A contribution to the rational design of Ru(CO)3Cl2L complexes for in vivo delivery of CO

Abstract

A few ruthenium based metal carbonyl complexes, e.g. CORM-2 and CORM-3, have therapeutic activity attributed to their ability to deliver CO to biological targets. In this work, a series of related complexes with the formula [Ru(CO)₃Cl₂L] (L = DMSO (3), L-H₃CSO(CH₂)₂CH(NH₂)CO₂H) (6a); D,L-H₃CSO(CH₂)₂CH(NH₂)CO₂H (6b); 3-NC₅H₄(CH₂)₂SO₃Na (7); 4-NC₅H₄(CH₂)₂SO₃Na (8); PTA (9); DAPTA (10); H₃CS(CH₂)₂CH(OH)CO₂H (11); CNCMe₂CO₂Me (12); CNCMeEtCO₂Me (13); CN(c-C₃H₄)CO₂Et) (14)) were designed, synthesized and studied. The effects of L on their stability, CO release profile, cytotoxicity and anti-inflammatory properties are described.
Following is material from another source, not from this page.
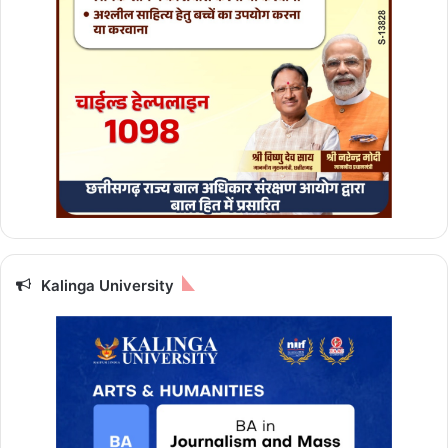
Kalinga University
The stability in aqueous solution depends on the nature of L as shown using HPLC and LC-MS studies. The isocyanide derivatives are the least stable complexes, and the S-bound methionine oxide derivative is the more stable one. The complexes do not release CO gas to the headspace, but release CO₂ instead. X-ray diffraction of crystals of the model protein Hen Egg White Lysozyme soaked with 6b (4UWN) and 8 (4UWV) shows the addition of Ru^II(CO)(H₂O)₄ at the His15 binding site. Soakings with 7 (4UWU) produced the metallacarboxylate [Ru(COOH)(CO)(H₂O)₃]⁺ bound to the His15 site. The aqueous chemistry of these complexes is governed by the water–gas shift reaction initiated with the nucleophilic attack of HO⁻ on coordinated CO. DFT calculations show this addition to be essentially barrierless. The complexes have low cytotoxicity and low hemolytic indices. Following i.v. administration of CORM-3, the in vivo bio-distribution of CO differs from that obtained with CO inhalation or with heme oxygenase stimulation. A mechanism for CO transport and delivery from these complexes is proposed.